Karnath: Denken Sie, dass das Ergebnis vielleicht noch vernünftiger hätte ausfallen können, wenn diese Kommissionsarbeit nicht in die heiße Phase des Wahlkampfes gefallen wäre?
Schleyer: Ja und nein . . .
Karnath: . . . was hätte sich geändert, was wäre anders gewesen? . . .

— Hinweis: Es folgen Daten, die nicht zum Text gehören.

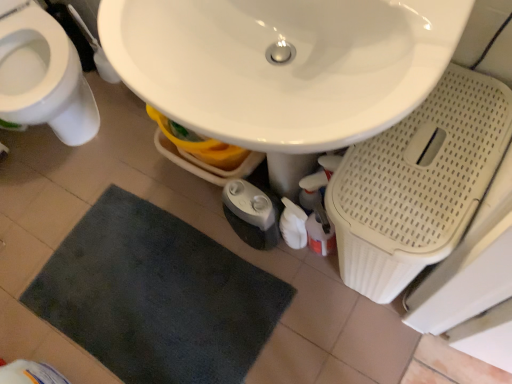 Based on the photo, what is the approximate width of dark gray plush bath mat at lower center?

It is 31.62 inches.

Measure the distance between dark gray plush bath mat at lower center and camera.

They are 1.27 meters apart.

Where is `white glossy toilet at left`? Image resolution: width=512 pixels, height=384 pixels. white glossy toilet at left is located at coordinates (42, 75).

You are a GUI agent. You are given a task and a screenshot of the screen. Output one action in this format:
    pyautogui.click(x=<x>, y=<y>)
    Task: Click on the white glossy sink at center
    This screenshot has width=512, height=384.
    Given the screenshot: What is the action you would take?
    pyautogui.click(x=283, y=65)

Locate an element on the screen. The width and height of the screenshot is (512, 384). dark gray plush bath mat at lower center is located at coordinates (157, 296).

Measure the distance between white glossy sink at center and white glossy toilet at left.

white glossy sink at center is 34.00 inches away from white glossy toilet at left.

Are white glossy sink at center and white glossy toilet at left making contact?

No, white glossy sink at center is not in contact with white glossy toilet at left.

Based on their sizes in the image, would you say white glossy sink at center is bigger or smaller than white glossy toilet at left?

In the image, white glossy sink at center appears to be smaller than white glossy toilet at left.

Considering the positions of point (356, 3) and point (45, 113), is point (356, 3) closer or farther from the camera than point (45, 113)?

Point (356, 3) appears to be closer to the viewer than point (45, 113).

Is point (175, 305) more distant than point (129, 21)?

That is True.

Considering the relative sizes of dark gray plush bath mat at lower center and white glossy sink at center in the image provided, is dark gray plush bath mat at lower center wider than white glossy sink at center?

Yes.

From the image's perspective, is dark gray plush bath mat at lower center on top of white glossy sink at center?

Actually, dark gray plush bath mat at lower center appears below white glossy sink at center in the image.

Considering the relative sizes of dark gray plush bath mat at lower center and white glossy sink at center in the image provided, is dark gray plush bath mat at lower center shorter than white glossy sink at center?

Correct, dark gray plush bath mat at lower center is not as tall as white glossy sink at center.

From a real-world perspective, is white glossy toilet at left located beneath dark gray plush bath mat at lower center?

Incorrect, from a real-world perspective, white glossy toilet at left is higher than dark gray plush bath mat at lower center.

Is white glossy toilet at left not inside dark gray plush bath mat at lower center?

white glossy toilet at left lies outside dark gray plush bath mat at lower center's area.

Image resolution: width=512 pixels, height=384 pixels. What are the coordinates of `toilet in front of the dark gray plush bath mat at lower center` in the screenshot? It's located at (42, 75).

Can you confirm if white glossy toilet at left is shorter than dark gray plush bath mat at lower center?

No.

Which object is positioned more to the left, dark gray plush bath mat at lower center or white glossy toilet at left?

white glossy toilet at left is more to the left.

Which is farther from the camera, (97, 249) or (5, 23)?

The point (97, 249) is behind.

At what (x,y) coordinates should I click in order to perform the action: click on toilet on the left of dark gray plush bath mat at lower center. Please return your answer as a coordinate pair (x, y). The height and width of the screenshot is (384, 512). Looking at the image, I should click on (42, 75).

In terms of size, does dark gray plush bath mat at lower center appear bigger or smaller than white glossy toilet at left?

Clearly, dark gray plush bath mat at lower center is smaller in size than white glossy toilet at left.

Between white glossy sink at center and dark gray plush bath mat at lower center, which one has larger size?

With larger size is white glossy sink at center.

Which of these two, white glossy sink at center or dark gray plush bath mat at lower center, stands taller?

white glossy sink at center is taller.

Is white glossy sink at center inside the boundaries of dark gray plush bath mat at lower center, or outside?

white glossy sink at center lies outside dark gray plush bath mat at lower center.

Does point (436, 39) appear closer or farther from the camera than point (125, 375)?

Point (436, 39) appears to be closer to the viewer than point (125, 375).

Is white glossy toilet at left spatially inside white glossy sink at center, or outside of it?

white glossy toilet at left cannot be found inside white glossy sink at center.

Considering the sizes of white glossy toilet at left and white glossy sink at center in the image, is white glossy toilet at left wider or thinner than white glossy sink at center?

Clearly, white glossy toilet at left has more width compared to white glossy sink at center.

Is point (45, 71) closer or farther from the camera than point (271, 110)?

Point (45, 71) is farther from the camera than point (271, 110).

From a real-world perspective, is white glossy toilet at left positioned over white glossy sink at center based on gravity?

No, from a real-world perspective, white glossy toilet at left is not over white glossy sink at center

In order to click on toilet on the left of white glossy sink at center in this screenshot , I will do `click(42, 75)`.

At what (x,y) coordinates should I click in order to perform the action: click on sink above the dark gray plush bath mat at lower center (from the image's perspective). Please return your answer as a coordinate pair (x, y). The height and width of the screenshot is (384, 512). Looking at the image, I should click on (283, 65).

From the image, which object appears to be farther from white glossy sink at center, dark gray plush bath mat at lower center or white glossy toilet at left?

Based on the image, white glossy toilet at left appears to be further to white glossy sink at center.

Estimate the real-world distances between objects in this image. Which object is further from white glossy toilet at left, dark gray plush bath mat at lower center or white glossy sink at center?

white glossy sink at center lies further to white glossy toilet at left than the other object.

Consider the image. From the image, which object appears to be farther from dark gray plush bath mat at lower center, white glossy sink at center or white glossy toilet at left?

white glossy sink at center is positioned further to the anchor dark gray plush bath mat at lower center.

Looking at the image, which one is located further to white glossy sink at center, white glossy toilet at left or dark gray plush bath mat at lower center?

Among the two, white glossy toilet at left is located further to white glossy sink at center.

Estimate the real-world distances between objects in this image. Which object is further from white glossy toilet at left, white glossy sink at center or dark gray plush bath mat at lower center?

Among the two, white glossy sink at center is located further to white glossy toilet at left.

Considering their positions, is white glossy toilet at left positioned further to dark gray plush bath mat at lower center than white glossy sink at center?

white glossy sink at center is further to dark gray plush bath mat at lower center.

This screenshot has height=384, width=512. Find the location of `sink that lies between white glossy toilet at left and dark gray plush bath mat at lower center from top to bottom`. sink that lies between white glossy toilet at left and dark gray plush bath mat at lower center from top to bottom is located at coordinates [x=283, y=65].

Schleyer: . . . ich glaube, dadurch, dass dieses Thema in dieser heißen Wahlkampfphase nun eine ganz entscheidende Rolle gespielt hat, haben sich auch die Beteiligten an diesem Wahlkampf, nämlich die Regierungsparteien und die Oppositionsparteien in einer Weise damit auseinandersetzen müssen, dass sie gezwungen werden, es nicht bei verbalen Zustimmungen zu belassen, sondern tatsächlich etwas zu tun. Das ist, glaube ich, jetzt der große Vorteil. Alle Parteien haben sich verpflichtet, auf diesem Gebiet 'Bekämpfung der Arbeitslosigkeit' mehr zu machen, als nur wieder irgendwo an der Peripherie herumzudoktern. Wir kommen um wirkliche strukturelle Reformen nicht umhin, wobei ich eines nochmal sehr deutlich machen muss: Die Kommission hat sich im wesentlichen mit der Bundesanstalt, mit der Optimierung der Vermittlungstätigkeit beschäftigt, mit neuen Instrumenten, wie man fördern und fordern kann. Arbeitsplätze in der benötigten Zahl werden dadurch alleine nicht geschaffen. Also, es fehlt das weite Feld der politischen Rahmenbedingungen. Da werden wir über eine Fortentwicklung der Steuerreform sprechen müssen, da werden wir über die Sozialversicherungssysteme sprechen müssen; wir brauchen eine Gesundheitsreform, hier explodieren die Kosten. Wir werden nicht umhin kommen, auch eine Rentenreform bald weiter wieder durchzuführen. Und wir werden uns mit anderen allgemeinen Bedingungen beschäftigen müssen, aus meiner Sicht etwa auch mit Einstiegsbarrieren auf dem Arbeitsmarkt, über die sich die Kommission nicht geäußert hat – wie etwa die Frage 'Kündigungsschutz' und anderem.
Karnath: Hanns-Eberhard Schleyer, Generalsekretär des Handwerksverbandes und Mitglied der Hartz-Kommission. Das Gespräch haben wir gestern aufgezeichnet.